Invented by an English engineer in the early 19th Century, the idea of the seat belt was improved upon in the 1950s by a California doctor who invented a retractable one. But it wasn't until the 1960s that some auto manufacturers began installing the seat belt as standard equipment. Then in 1968, Congress mandated all automakers begin installing seat belts in the new cars they produce. Seat belts have been credited with saving tens of thousands of lives in the last 55 years. Just in the last eight years, since nearly every state has adopted a primary or secondary seat belt law, the number of lives saved has spiked. In 2013 we will likely see a record low when it comes to highway fatalities.

That is great news right?

Of course it is. Seat belt usage is approaching 90 percent nationally, highway safety engineers are building safer roads and police officers are being more prescriptive in their enforcement. However, one behavior is getting worse -- distracted driving.

Distracted driving is causing more injuries and deaths on our roadways than impaired driving. How low would our highway fatality numbers be with more attentive drivers?

In Kentucky, almost 44 percent of all crashes are caused by distracted driving. And when you consider that when "distracted driving" or "cell phone" is listed on the police report it must be self-reported by the driver or witnessed by others, it's not hard to imagine the percentage of distracted driving is much worse. Some have estimated that this percentage could be as high as 70 percent.

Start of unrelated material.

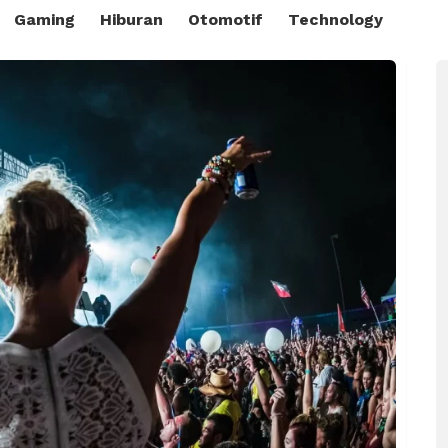
Gaming
Hiburan
Otomotif
Technology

As highway safety professionals, we can't speculate. We can make the assumption the percentage is underreported, but at the end of the day we study our data and look at the trends. Unfortunately, the trend line has increased in the area of distracted driving with cell phone usage being the forerunner.

This is no surprise since there are more wireless connections in the United States than citizens. I know in my house we have three iPhones, one iPad and three iPod Touches (for six people). I can see why young people can't put their phones down. Kids start out around age 6 with the iPod Touch then gravitate toward the iPad mini or iPhone, and then as soon as you know it, they are driving. They have always had these electronic devices tethered to their bodies somehow.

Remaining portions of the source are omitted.